Those objects start their histories outside of our collections and when they arrive in our collections, one of our responsibilities is to conserve them in the best state we can, so that they endure and can pass on to others. In this, our collection - however modest - is like a museum collection. It is a small part of a heritage - sometimes our own, sometimes somebody else's - and we should look after it.
This is better understood now in stamp collecting and postal history than it once was. Most collectors no longer put hinges on anything, stamps or postal history items, and they no longer write on them as if they were scrap paper. Dealers still scribble prices on covers and cards and they need to be told not to. Some damage - however minor - is always caused when those prices are rubbed out by a collector or the next dealer along.

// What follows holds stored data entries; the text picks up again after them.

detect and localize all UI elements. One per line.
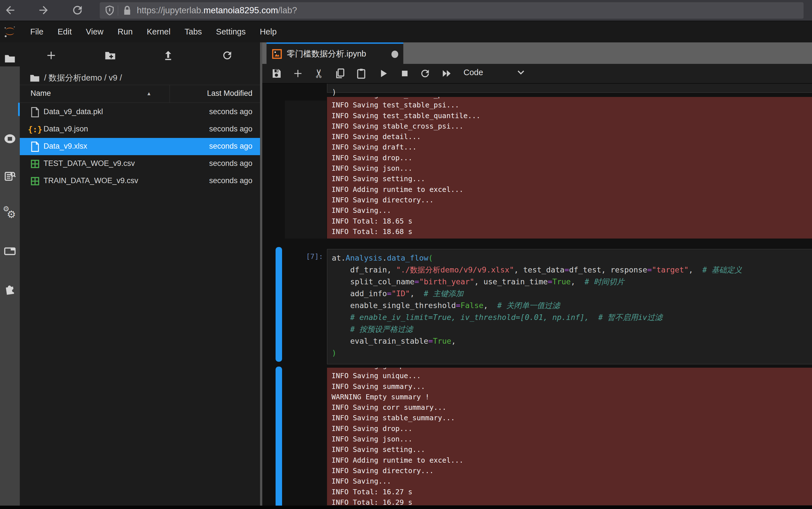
save-icon[interactable] bbox=[269, 66, 284, 81]
file-browser-icon[interactable] bbox=[0, 48, 20, 68]
file-modified: seconds ago bbox=[209, 107, 252, 116]
notebook-tab[interactable]: 零门槛数据分析.ipynb bbox=[267, 42, 403, 65]
url-separator bbox=[118, 5, 118, 15]
property-inspector-icon[interactable]: ⚙ ⚙ bbox=[0, 204, 20, 224]
output-line: INFO Saving setting... bbox=[332, 173, 812, 184]
back-icon[interactable] bbox=[3, 3, 18, 18]
file-name: Data_v9_data.pkl bbox=[43, 107, 103, 116]
extension-manager-icon[interactable] bbox=[0, 279, 20, 299]
file-modified: seconds ago bbox=[209, 142, 252, 150]
url-text[interactable]: https://jupyterlab.metanoia8295.com/lab? bbox=[137, 5, 297, 15]
panel-splitter[interactable] bbox=[260, 42, 262, 506]
notebook-scroll-area: ) INFO Saving train_stable_psi...INFO Sa… bbox=[262, 84, 812, 506]
file-list-header: Name ▲ Last Modified bbox=[20, 85, 260, 103]
file-modified: seconds ago bbox=[209, 176, 252, 185]
forward-icon[interactable] bbox=[36, 3, 51, 18]
code-line: # enable_iv_limit=True, iv_threshold=[0.… bbox=[332, 311, 812, 323]
stop-icon[interactable] bbox=[397, 66, 413, 81]
new-folder-icon[interactable] bbox=[102, 47, 118, 63]
file-browser-toolbar bbox=[20, 42, 260, 67]
output-prompt-margin bbox=[285, 101, 327, 239]
output-line: INFO Saving unique... bbox=[332, 371, 812, 381]
output-line: INFO Saving directory... bbox=[332, 195, 812, 205]
column-last-modified[interactable]: Last Modified bbox=[207, 89, 252, 98]
file-row[interactable]: Data_v9.xlsx seconds ago bbox=[20, 138, 260, 155]
reload-icon[interactable] bbox=[70, 3, 85, 18]
run-icon[interactable] bbox=[375, 66, 391, 81]
paste-icon[interactable] bbox=[353, 66, 369, 81]
menu-item-edit[interactable]: Edit bbox=[58, 27, 72, 36]
upload-icon[interactable] bbox=[160, 47, 176, 63]
browser-toolbar: https://jupyterlab.metanoia8295.com/lab? bbox=[0, 0, 812, 21]
execution-count: [7]: bbox=[262, 252, 323, 261]
menu-item-kernel[interactable]: Kernel bbox=[147, 27, 170, 36]
notebook-toolbar: ✂ Code bbox=[262, 64, 812, 84]
menu-item-file[interactable]: File bbox=[30, 27, 43, 36]
output-line: INFO Saving drop... bbox=[332, 423, 812, 434]
running-sessions-icon[interactable] bbox=[0, 129, 20, 149]
file-row[interactable]: Data_v9_data.pkl seconds ago bbox=[20, 103, 260, 121]
menu-items: FileEditViewRunKernelTabsSettingsHelp bbox=[23, 27, 284, 36]
output-line: INFO Saving json... bbox=[332, 163, 812, 173]
copy-icon[interactable] bbox=[332, 66, 348, 81]
output-line: INFO Saving summary... bbox=[332, 381, 812, 392]
output-line: INFO Saving test_stable_psi... bbox=[332, 100, 812, 110]
new-launcher-icon[interactable] bbox=[43, 47, 59, 63]
lock-icon[interactable] bbox=[122, 5, 132, 15]
breadcrumb-path[interactable]: / 数据分析demo / v9 / bbox=[44, 72, 122, 84]
output-line: INFO Adding runtime to excel... bbox=[332, 455, 812, 466]
file-row[interactable]: TRAIN_DATA_WOE_v9.csv seconds ago bbox=[20, 172, 260, 190]
output-line: INFO Saving drop... bbox=[332, 152, 812, 163]
output-line: INFO Saving json... bbox=[332, 434, 812, 444]
input-collapser[interactable] bbox=[276, 247, 282, 362]
output-line: INFO Adding runtime to excel... bbox=[332, 184, 812, 195]
code-cell-clipped[interactable]: ) bbox=[327, 84, 812, 93]
output-line: INFO Saving stable_summary... bbox=[332, 413, 812, 423]
caret-up-icon[interactable]: ▲ bbox=[146, 91, 151, 97]
column-name[interactable]: Name bbox=[31, 89, 51, 98]
tab-dirty-indicator[interactable] bbox=[392, 50, 398, 58]
code-line: at.Analysis.data_flow( bbox=[332, 252, 812, 264]
notebook-icon bbox=[272, 48, 282, 59]
output-line: INFO Total: 18.68 s bbox=[332, 226, 812, 237]
restart-kernel-icon[interactable] bbox=[417, 66, 433, 81]
add-cell-icon[interactable] bbox=[290, 66, 306, 81]
menu-item-help[interactable]: Help bbox=[260, 27, 277, 36]
file-row[interactable]: TEST_DATA_WOE_v9.csv seconds ago bbox=[20, 155, 260, 172]
menu-bar: FileEditViewRunKernelTabsSettingsHelp bbox=[0, 21, 812, 42]
chevron-down-icon[interactable] bbox=[515, 67, 527, 78]
output-line: INFO Saving test_stable_quantile... bbox=[332, 110, 812, 121]
window-bottom-edge bbox=[0, 506, 812, 509]
file-modified: seconds ago bbox=[209, 125, 252, 133]
shield-icon[interactable] bbox=[104, 5, 115, 16]
menu-item-tabs[interactable]: Tabs bbox=[184, 27, 202, 36]
file-modified: seconds ago bbox=[209, 159, 252, 168]
file-type-icon bbox=[30, 107, 40, 117]
restart-run-all-icon[interactable] bbox=[439, 66, 454, 81]
file-type-icon bbox=[30, 176, 40, 186]
file-row[interactable]: {:} Data_v9.json seconds ago bbox=[20, 121, 260, 138]
code-cell-input[interactable]: at.Analysis.data_flow( df_train, "./数据分析… bbox=[327, 249, 812, 364]
menu-item-run[interactable]: Run bbox=[117, 27, 133, 36]
file-type-icon bbox=[30, 141, 40, 152]
menu-item-settings[interactable]: Settings bbox=[216, 27, 246, 36]
code-line: # 按预设严格过滤 bbox=[332, 323, 812, 335]
output-line: WARNING Empty summary ! bbox=[332, 392, 812, 402]
cell-type-select[interactable]: Code bbox=[464, 68, 483, 77]
activity-sidebar: ⚙ ⚙ bbox=[0, 42, 20, 506]
output-line: INFO Saving directory... bbox=[332, 466, 812, 476]
inspector-icon[interactable] bbox=[0, 166, 20, 186]
cut-icon[interactable]: ✂ bbox=[311, 66, 327, 81]
menu-item-view[interactable]: View bbox=[86, 27, 103, 36]
url-bar[interactable]: https://jupyterlab.metanoia8295.com/lab? bbox=[100, 2, 804, 19]
folder-icon[interactable] bbox=[29, 73, 40, 83]
output-collapser[interactable] bbox=[276, 367, 282, 506]
output-line: INFO Saving stable_cross_psi... bbox=[332, 121, 812, 131]
breadcrumb[interactable]: / 数据分析demo / v9 / bbox=[29, 70, 122, 87]
open-tabs-icon[interactable] bbox=[0, 241, 20, 261]
file-type-icon: {:} bbox=[30, 124, 40, 135]
output-line: INFO Total: 16.27 s bbox=[332, 487, 812, 497]
file-name: TEST_DATA_WOE_v9.csv bbox=[43, 159, 135, 168]
file-list: Data_v9_data.pkl seconds ago {:} Data_v9… bbox=[20, 103, 260, 190]
refresh-icon[interactable] bbox=[219, 47, 235, 63]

Because these things have only been understood in the recent past, we inherit a great deal of vandalised material. Different philatelic cultures have different traditions, some worse than others. Italy is home to one of the worst philatelic cultures from the point of view of understanding and valuing the collectible object and I feel sorry for collectors there who have to live with the legacy of their past.
I still get sent Italian auction catalogues but I rarely look at them - it is so depressing - and I don't bid. Today I glanced at a new Bolaffi catalogue which arrived in the post and my eye was caught by a Romanian cover:
Click on Image to Enlarge
Well, there is a very beautiful 54 Parale Bull's Head - just look at the margins! But then look at the cover. Autographs and handstamps and annotations all over it. Just count them up! Worse, they have changed since the photograph was taken which appears in Dr Heimbuechler's Bull's Heads of Moldavia:
Click on Image to Magnify
Compare them carefully: some new graffiti have appeared and some old ones have been removed. The latter is a warning: where the old graffiti have been removed, there will be surface damage to the letter.
The letter is estimated at 7500 euro. I am always on the look out for Bull's Heads but I won't be bidding. There is too much unattractive damage here to what was once - a very long time ago - a very desirable collectible object. Unfortunately, it fell into the hands of people who I don't think understood that.